▶ What this task involves: Only the lines from the one with "8(800) 200-18-05" to the end of the data below should be given again, exactly, with both ends included and pictures omitted.

Collected data:
BEGIN
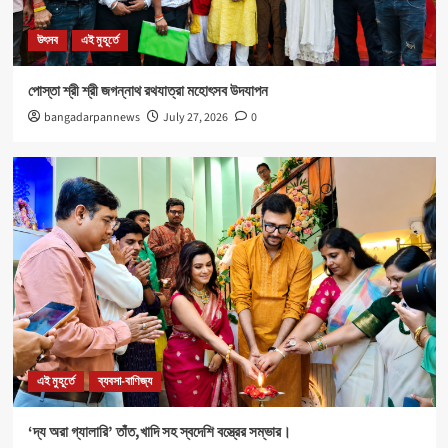
নবযুবক সংঘ এবং শীতলা স্পোর্টিং ক্লাবের যৌথ উদ্যোগে রক্তদান
শিবির আয়োজিত।
উৎসব
এই মুহূর্তে
5
পোস্তা শ্রী শ্রী জগন্নাথ রথযাত্রা মহোৎসব উদযাপন
উৎসব
এই মুহূর্তে
bangadarpannews
July 27, 2026
0
পোস্তা শ্রী শ্রী জগন্নাথ রথযাত্রা মহোৎসব উদযাপন
1
এই মুহূর্তে
ব্যবসা-বাণিজ্য
‘দ্য অরা গ্যালারি’ তাঁত,খাদি সহ স্বদেশি বস্ত্রের সম্ভার।
2
Health
এই মুহূর্তে
৪০০ পড়ুয়ার হাতে ‘রিলোড ভাইটাল ইলেক্ট্রোলাইটস’ (অরেঞ্জ জুস)
3
এই মুহূর্তে
ব্যবসা-বাণিজ্য
‘দ্য অরা গ্যালারি’ তাঁত,খাদি সহ স্বদেশি বস্ত্রের সম্ভার।
Sports
এই মুহূর্তে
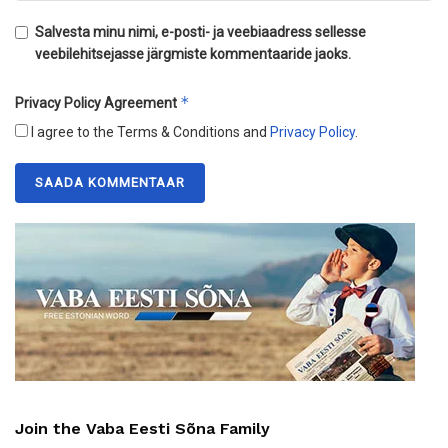
Salvesta minu nimi, e-posti- ja veebiaadress sellesse
veebilehitsejasse järgmiste kommentaaride jaoks.
*
Privacy Policy Agreement
I agree to the Terms & Conditions and
Privacy Policy
.
Join the Vaba Eesti Sõna Family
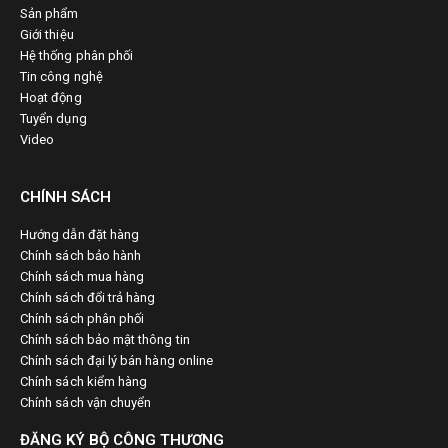
Sản phẩm
Giới thiệu
Hệ thống phân phối
Tin công nghệ
Hoạt động
Tuyển dụng
Video
CHÍNH SÁCH
Hướng dẫn đặt hàng
Chính sách bảo hành
Chính sách mua hàng
Chính sách đổi trả hàng
Chính sách phân phối
Chính sách bảo mật thông tin
Chính sách đại lý bán hàng online
Chính sách kiểm hàng
Chính sách vận chuyển
ĐĂNG KÝ BỘ CÔNG THƯƠNG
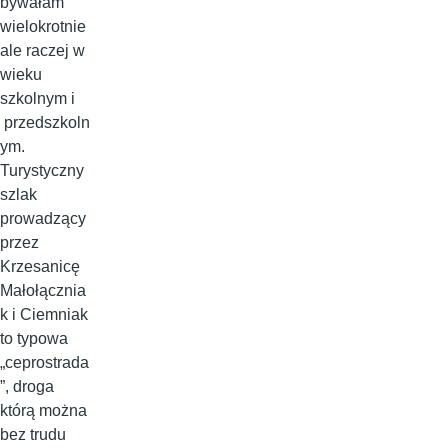
bywałam
wielokrotnie
ale raczej w
wieku
szkolnym i
przedszkoln
ym.
Turystyczny
szlak
prowadzący
przez
Krzesanicę
Małołącznia
k i Ciemniak
to typowa
„ceprostrada
”, droga
którą można
bez trudu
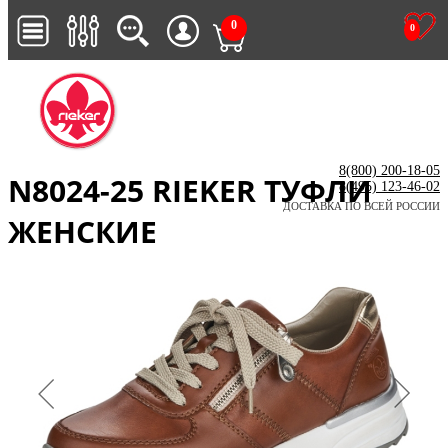
0
0
8(800) 200-18-05
N8024-25 RIEKER ТУФЛИ
8(495) 123-46-02
ДОСТАВКА ПО ВСЕЙ РОССИИ
ЖЕНСКИЕ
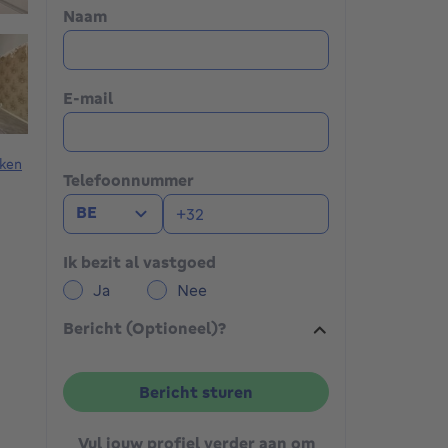
Naam
E-mail
ken
Telefoonnummer
BE
Ik bezit al vastgoed
Ja
Nee
Bericht (Optioneel)?
Bericht sturen
Vul jouw profiel verder aan om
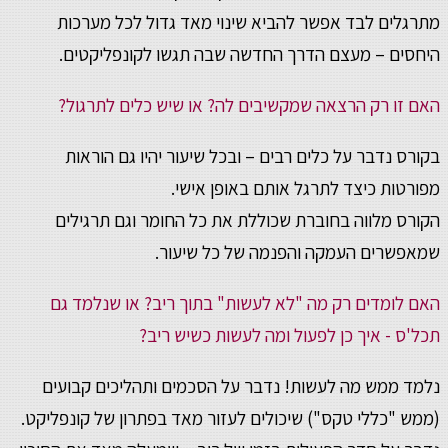
מתרגלים לבד אפשר להביא שינוי מאד גדול לכל מערכות
היחסים – מעצם הדרך החדשה שבה תגשו לקונפליקטים.
האם זו רק הרצאה שמקשיבים לה? או שיש כלים לתרגול?
בקורס נדבר על כלים רבים – ובכל שיעור יהיו גם הוראות
מפורטות כיצד לתרגל אותם באופן אישי.
הקורס מלווה בחוברת שכוללת את כל החומר וגם תרגילים
שמאפשרים העמקה והפנמה של כל שיעור.
האם לומדים רק מה "לא לעשות" בתוך ריב? או שנלמד גם
תכל'ס - איך כן לפעול ומה לעשות כשיש ריב?
נלמד ממש מה לעשות! נדבר על הסכמים ותהליכים קבועים
(ממש "כללי טקס") שיכולים לעזור מאד בפתרון של קונפליקט.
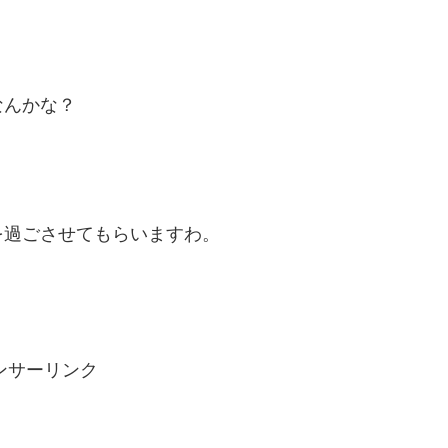
なんかな？
を過ごさせてもらいますわ。
ンサーリンク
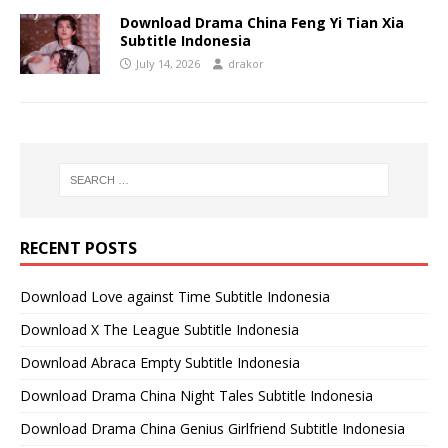
Download Drama China Feng Yi Tian Xia
Subtitle Indonesia
July 14, 2026
drakor
RECENT POSTS
Download Love against Time Subtitle Indonesia
Download X The League Subtitle Indonesia
Download Abraca Empty Subtitle Indonesia
Download Drama China Night Tales Subtitle Indonesia
Download Drama China Genius Girlfriend Subtitle Indonesia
END
▶ Answer space:
8(800) 200-18-05
N8024-25 RIEKER ТУФЛИ
8(495) 123-46-02
ДОСТАВКА ПО ВСЕЙ РОССИИ
ЖЕНСКИЕ
Naam
E-mail
ken
Telefoonnummer
BE
Ik bezit al vastgoed
Ja
Nee
Bericht (Optioneel)?
Bericht sturen
Vul jouw profiel verder aan om
מתרגלים לבד אפשר להביא שינוי מאד גדול לכל מערכות
היחסים – מעצם הדרך החדשה שבה תגשו לקונפליקטים.
האם זו רק הרצאה שמקשיבים לה? או שיש כלים לתרגול?
בקורס נדבר על כלים רבים – ובכל שיעור יהיו גם הוראות
מפורטות כיצד לתרגל אותם באופן אישי.
הקורס מלווה בחוברת שכוללת את כל החומר וגם תרגילים
שמאפשרים העמקה והפנמה של כל שיעור.
האם לומדים רק מה "לא לעשות" בתוך ריב? או שנלמד גם
תכל'ס - איך כן לפעול ומה לעשות כשיש ריב?
נלמד ממש מה לעשות! נדבר על הסכמים ותהליכים קבועים
(ממש "כללי טקס") שיכולים לעזור מאד בפתרון של קונפליקט.
なんかな？
を過ごさせてもらいますわ。
ンサーリンク
Download Drama China Feng Yi Tian Xia
Subtitle Indonesia
July 14, 2026
drakor
RECENT POSTS
Download Love against Time Subtitle Indonesia
Download X The League Subtitle Indonesia
Download Abraca Empty Subtitle Indonesia
Download Drama China Night Tales Subtitle Indonesia
Download Drama China Genius Girlfriend Subtitle Indonesia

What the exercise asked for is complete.